“There’ll Always be an Appleby” a book review by R.T. Acton

3 August 2020
APPELBY FAIR BOOK COVER

This is a serious volume of sturdily well-researched local history, extra-ordinarily low-priced for an academically respectable volume, which everybody who loves Appleby Fair will wish to possess..... writes Professor Thomas Acton.

 It sets out and historically contextualises the development of Appleby New Fair, disposing of various myths about its origins, and, what is more, showing plausibly how those myths arose and what purposes they served at the time.

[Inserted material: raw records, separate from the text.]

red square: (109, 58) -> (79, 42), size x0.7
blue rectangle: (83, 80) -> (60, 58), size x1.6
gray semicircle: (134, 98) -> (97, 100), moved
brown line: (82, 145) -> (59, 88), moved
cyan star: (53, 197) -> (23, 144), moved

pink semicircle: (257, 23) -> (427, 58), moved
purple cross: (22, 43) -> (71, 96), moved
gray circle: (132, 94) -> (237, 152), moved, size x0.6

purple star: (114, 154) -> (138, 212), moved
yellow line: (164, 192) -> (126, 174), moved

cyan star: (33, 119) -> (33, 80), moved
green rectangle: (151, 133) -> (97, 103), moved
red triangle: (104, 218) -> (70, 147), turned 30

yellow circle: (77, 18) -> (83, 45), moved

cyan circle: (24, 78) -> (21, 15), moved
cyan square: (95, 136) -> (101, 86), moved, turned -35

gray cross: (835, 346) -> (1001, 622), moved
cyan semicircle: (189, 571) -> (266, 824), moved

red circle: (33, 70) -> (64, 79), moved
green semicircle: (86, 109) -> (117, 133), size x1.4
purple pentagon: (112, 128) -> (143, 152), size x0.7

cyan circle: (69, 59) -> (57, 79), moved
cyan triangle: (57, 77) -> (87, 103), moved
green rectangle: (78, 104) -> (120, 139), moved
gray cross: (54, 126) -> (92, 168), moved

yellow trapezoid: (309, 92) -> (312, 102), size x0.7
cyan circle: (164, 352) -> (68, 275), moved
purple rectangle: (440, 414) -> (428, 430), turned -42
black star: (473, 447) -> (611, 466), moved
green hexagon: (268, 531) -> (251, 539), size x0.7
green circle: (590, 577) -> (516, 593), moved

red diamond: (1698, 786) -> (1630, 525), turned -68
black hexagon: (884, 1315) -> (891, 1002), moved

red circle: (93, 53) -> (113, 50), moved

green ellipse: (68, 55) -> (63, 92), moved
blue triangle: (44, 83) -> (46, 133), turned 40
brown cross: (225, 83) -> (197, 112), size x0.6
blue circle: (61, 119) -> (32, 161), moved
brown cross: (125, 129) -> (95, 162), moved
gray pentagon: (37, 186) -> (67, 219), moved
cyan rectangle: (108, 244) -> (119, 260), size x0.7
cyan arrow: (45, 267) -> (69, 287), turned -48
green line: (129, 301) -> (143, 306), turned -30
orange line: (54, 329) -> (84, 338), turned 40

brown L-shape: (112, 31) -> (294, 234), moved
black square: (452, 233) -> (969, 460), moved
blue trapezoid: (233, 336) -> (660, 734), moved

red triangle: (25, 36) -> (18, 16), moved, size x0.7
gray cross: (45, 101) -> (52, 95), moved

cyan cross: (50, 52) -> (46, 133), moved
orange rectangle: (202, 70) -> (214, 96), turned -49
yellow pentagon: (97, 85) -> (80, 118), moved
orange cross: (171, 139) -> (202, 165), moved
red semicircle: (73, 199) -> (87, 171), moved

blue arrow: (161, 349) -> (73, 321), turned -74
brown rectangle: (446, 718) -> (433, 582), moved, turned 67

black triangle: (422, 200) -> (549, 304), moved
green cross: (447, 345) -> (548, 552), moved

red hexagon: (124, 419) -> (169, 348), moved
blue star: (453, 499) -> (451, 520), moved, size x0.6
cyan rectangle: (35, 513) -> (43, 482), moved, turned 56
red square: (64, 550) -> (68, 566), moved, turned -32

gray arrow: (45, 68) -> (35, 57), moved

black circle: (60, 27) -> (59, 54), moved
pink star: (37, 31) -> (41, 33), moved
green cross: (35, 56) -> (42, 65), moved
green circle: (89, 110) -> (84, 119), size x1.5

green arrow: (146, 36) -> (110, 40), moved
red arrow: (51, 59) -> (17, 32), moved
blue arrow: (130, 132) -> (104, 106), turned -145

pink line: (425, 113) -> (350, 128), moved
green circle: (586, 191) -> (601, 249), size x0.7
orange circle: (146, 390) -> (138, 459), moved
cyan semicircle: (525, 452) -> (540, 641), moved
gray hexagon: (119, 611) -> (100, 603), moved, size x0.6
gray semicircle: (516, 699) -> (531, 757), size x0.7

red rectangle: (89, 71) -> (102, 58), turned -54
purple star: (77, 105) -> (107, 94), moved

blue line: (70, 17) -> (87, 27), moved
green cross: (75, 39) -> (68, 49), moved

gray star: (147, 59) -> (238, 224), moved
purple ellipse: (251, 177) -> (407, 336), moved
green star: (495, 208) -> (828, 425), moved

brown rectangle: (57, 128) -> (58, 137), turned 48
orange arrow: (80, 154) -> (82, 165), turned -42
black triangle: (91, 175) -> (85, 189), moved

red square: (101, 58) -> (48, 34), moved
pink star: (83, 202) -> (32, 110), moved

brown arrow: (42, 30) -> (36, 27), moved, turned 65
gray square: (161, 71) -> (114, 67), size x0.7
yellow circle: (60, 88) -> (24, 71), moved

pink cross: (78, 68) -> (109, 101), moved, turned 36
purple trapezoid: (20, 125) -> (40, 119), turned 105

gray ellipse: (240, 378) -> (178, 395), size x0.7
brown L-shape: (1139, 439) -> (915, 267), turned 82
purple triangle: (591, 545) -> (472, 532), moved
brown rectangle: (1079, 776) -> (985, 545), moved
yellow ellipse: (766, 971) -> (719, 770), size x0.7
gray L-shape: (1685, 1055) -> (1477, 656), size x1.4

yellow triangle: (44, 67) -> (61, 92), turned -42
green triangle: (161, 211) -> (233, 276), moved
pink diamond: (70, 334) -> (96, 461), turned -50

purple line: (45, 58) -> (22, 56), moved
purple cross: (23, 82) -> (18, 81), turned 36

Mr Connell taught history at Appleby School, and this volume displays all the punctilious rigour of a grammar school history master, fingers grubby from old archives, out to show there is always a reasonable explanation for the way things were and the way they are now.

He is also a former Mayor of Appleby, and district and local councillor, and has a deep empathy and understanding of the way local government works, how disputes arise and are settled. If you are a Traveller, Gypsy or Rom who wants to understand how Gaujo politicians approach negotiating with Romas at a local level over several centuries, this is a book you must read.  It is transparent, critical, and contrasts different approaches, rather than over-generalising about policy.

In analysing the approach of Gypsies, of course, Connell is coming from the outside, but he does his best and has attempted to read himself into Romani studies. He discusses Gordon Boswell at length and has talked to Billy Welch and many others. He documents their public positions and records contemporary Romani and Traveller evaluations of the fair both positive and negative and does convey the immense love that many older Gypsies have for this now iconic gathering, as indicated in the title quotation.

He also briefly compares Appleby Fair with other great Romani gatherings, such as Saintes-Maries on the French Mediterranean coast. He takes the point that very often they have developed from a time when nomadic, persecuted Roma/Travellers could only gather in numbers without appearing threatening to Gaje, at a time and place where they would still be outnumbered by Gajo crowds gathered for markets, pilgrimages or races, and that it is only as those Gajo events have withered that the Romani gatherings they camouflaged have become public, and even cherished as historic cultural events in their own right. But that misses the way in which camouflage is still needed to evade racism. Many Gypsies and Travellers still trade horses and seek marriage partners at Appleby and Epsom, but wealthier individuals transact more serious business at Silverstone or Cheltenham, the point being these are NOT known as Gypsy gatherings,  (yet, at least.)When Django Reinhardt wrote his moody, autumnal tune “Place de Brouckère” he knew he was painting a musical picture of the quarter of Brussels where wealthy Roma and Sinte, especially musicians, lived. But who but Roma knew? – which was just as well during World War II.

Andrew Connell “There’ll Always be an Appleby” Appleby Gypsy Horse Fair: History, Mythology, Evaluation.” Cumberland and Westmoreland Antiquarian and Archaeological Society, Carlisle, 2019 ISBN 978 1 873124 819. £12.99 Illustrated with numerous b/w photos.